Embebido nas referências do sertão nordestino, o escritor sergipano Aroldo Veiga apresenta, em “Trono de Cangalha”, a história de um garoto que nasceu na caatinga e, na vida adulta, leva para a zona urbana a luta iniciada por seus antepassados. No enredo, o cangaço é abordado de forma indireta, por meio de analogias e das memórias do protagonista.
Quando criança, Laércio Ramalho deleitava-se com as histórias contadas com proeminência por sua avó, dona Violeta. Jesuíno Brilhante, Lampião, Corisco e Dadá eram, de fato, os únicos heróis na infância do menino nascido em Cansanção, uma pequena cidade do sertão baiano. Não é possível mensurar o quanto esses personagens influenciaram a sua trajetória, mas o fato é que Laércio empunhou armas e, assim como eles, também enfrentou as forças do governo.
Com uma trama que se desenrola nas décadas de 1960, 70 e 80, a ficção tem como pano de fundo alguns fatos recentes da história do país, a exemplo do AI-5 e da Guerrilha do Araguaia, estendendo a trama para outras regiões do país. Violência doméstica, solidão urbana, abandono materno e desobediência civil são temas presentes. As abordagens, densas, cedem lugar a contornos suaves em um romance tão comovente quanto o seu desfecho.
O que você faria se a miséria e a violência fossem uma constante em sua vida? Se a sua mãe precisasse se prostituir para que você não morresse de fome? Você lutaria para mudar esta realidade, ou se conformaria com o destino que lhe fora sentenciado? Até que ponto você seria capaz de chegar? Em “Trono de Cangalha”, os seus paradigmas serão alongados até os confins do imaginável.

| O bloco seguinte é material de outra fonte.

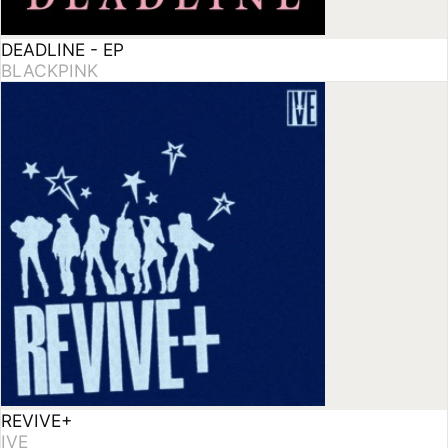
Delulu Pack - EP
KiiiKiii
★
4.70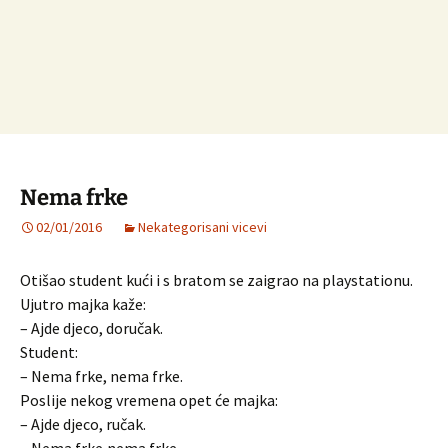
Nema frke
02/01/2016
Nekategorisani vicevi
Otišao student kući i s bratom se zaigrao na playstationu.
Ujutro majka kaže:
– Ajde djeco, doručak.
Student:
– Nema frke, nema frke.
Poslije nekog vremena opet će majka:
– Ajde djeco, ručak.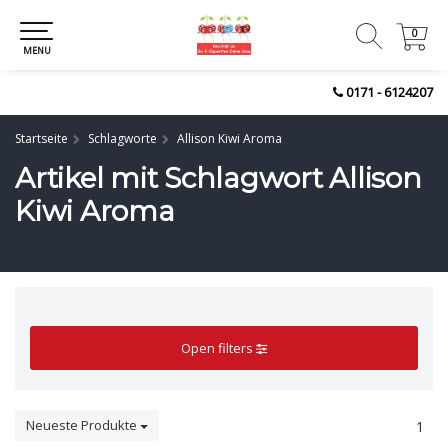
0
0
MENU
0171 - 6124207
Startseite
Schlagworte
Allison Kiwi Aroma
Artikel mit Schlagwort Allison
Kiwi Aroma
Open filters
Neueste Produkte
1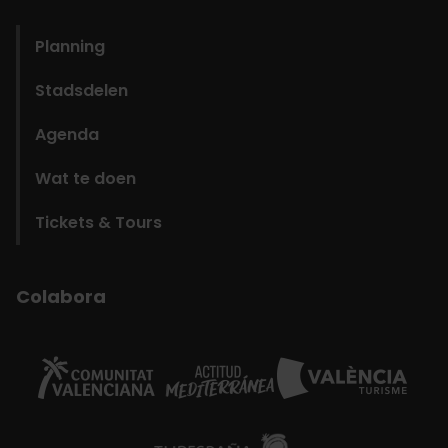
domains
Planning
Stadsdelen
Agenda
Wat te doen
Tickets & Tours
Colabora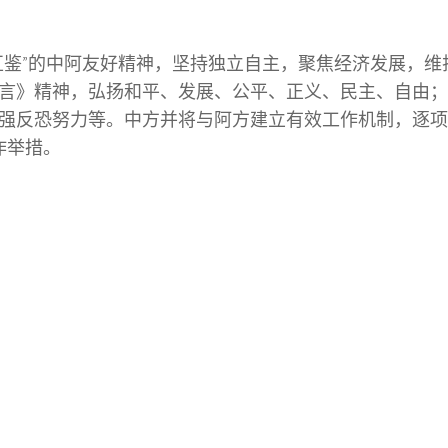
互鉴”的中阿友好精神，坚持独立自主，聚焦经济发展，维
言》精神，弘扬和平、发展、公平、正义、民主、自由；
强反恐努力等。中方并将与阿方建立有效工作机制，逐项
作举措。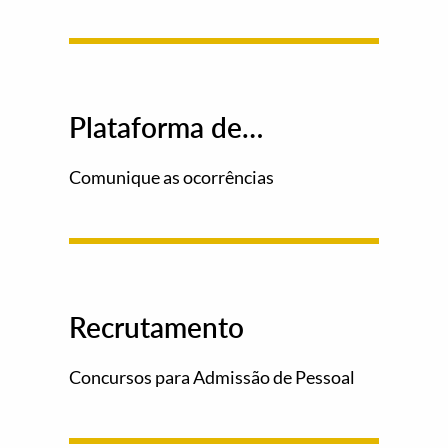
Plataforma de
Ocorrências
Comunique as ocorrências
Recrutamento
Concursos para Admissão de Pessoal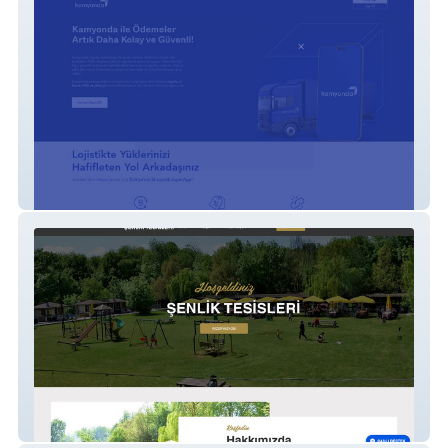
Kamyonda
Şenlik Tesisleri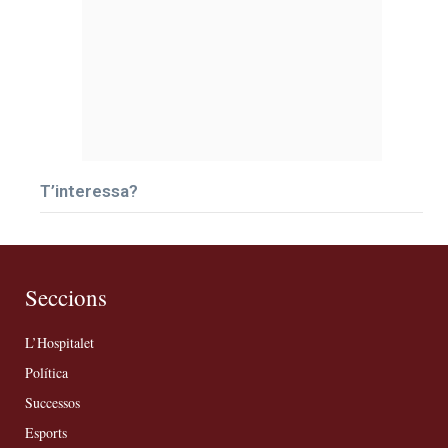
T’interessa?
Seccions
L’Hospitalet
Política
Successos
Esports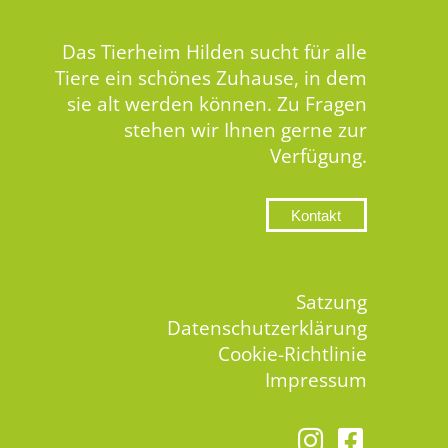
Das Tierheim Hilden sucht für alle
Tiere ein schönes Zuhause, in dem
sie alt werden können. Zu Fragen
stehen wir Ihnen gerne zur
Verfügung.
Kontakt
Satzung
Datenschutzerklärung
Cookie-Richtlinie
Impressum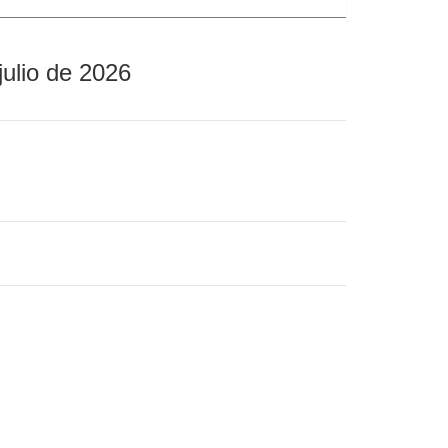
julio de 2026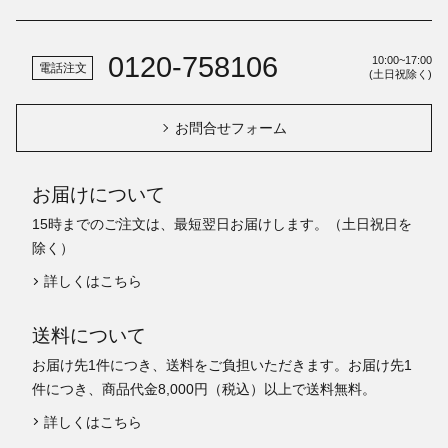
0120-758106
10:00~17:00
電話注文
(土日祝除く)
お問合せフォーム
お届けについて
15時までのご注文は、最短翌日お届けします。（土日祝日を
除く）
詳しくはこちら
送料について
お届け先1件につき、送料をご負担いただきます。お届け先1
件につき、商品代金8,000円（税込）以上で送料無料。
詳しくはこちら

Você se deleitará com uma linda história de amor, de superação, uma saga que mescla a nobreza de valores humanos com os mais viscerais instintos de sobrevivência. Mas não se engane! Isso aqui não é um conto de fadas. Você também será abduzido, extraído da sua zona de conforto e colocado à beira de um precipício mental. No instante seguinte, despencará do cume mais alto para o fosso mais profundo da sua própria alma.
Enquanto os seus pais dormiam a habitual sesta, ela se encontrava comigo em nosso oásis particular, sob o belíssimo céu anil do Planalto Central brasileiro. Naquele refúgio ecológico,
onde o profano e o sagrado se misturavam em harmonia, tórridos momentos de amor foram testemunhados pela natureza edênica do Cerrado. (Trono de Cangalha, p. 107)
Aroldo Veiga é apreciador de obras referenciais contemporâneas como “Travessuras da Menina Má”, “Memória de Minhas Putas Tristes” e “Os Desvalidos”. As preferências denotam a originalidade trazida pelo autor em seu romance de estreia, e evidenciam ainda um fino trato com a linguagem. Na escrita fluida e envolvente, o leitor vai encontrar palavras inusitadas para o vocabulário contemporâneo, um requinte a conta gotas, diluído em 240 páginas.
“Trono de Cangalha” agrega os principais ingredientes de uma boa história. Por meio de um mergulho profundo nas entranhas de um Brasil pouco conhecido, até mesmo dos brasileiros, mistura amor, coragem, rebeldia, suspense, numa alquimia literária que, por sua vez, também não abre mão do seu papel crítico-social. Uma saga que mescla a nobreza de valores humanos com os mais viscerais instintos de sobrevivência.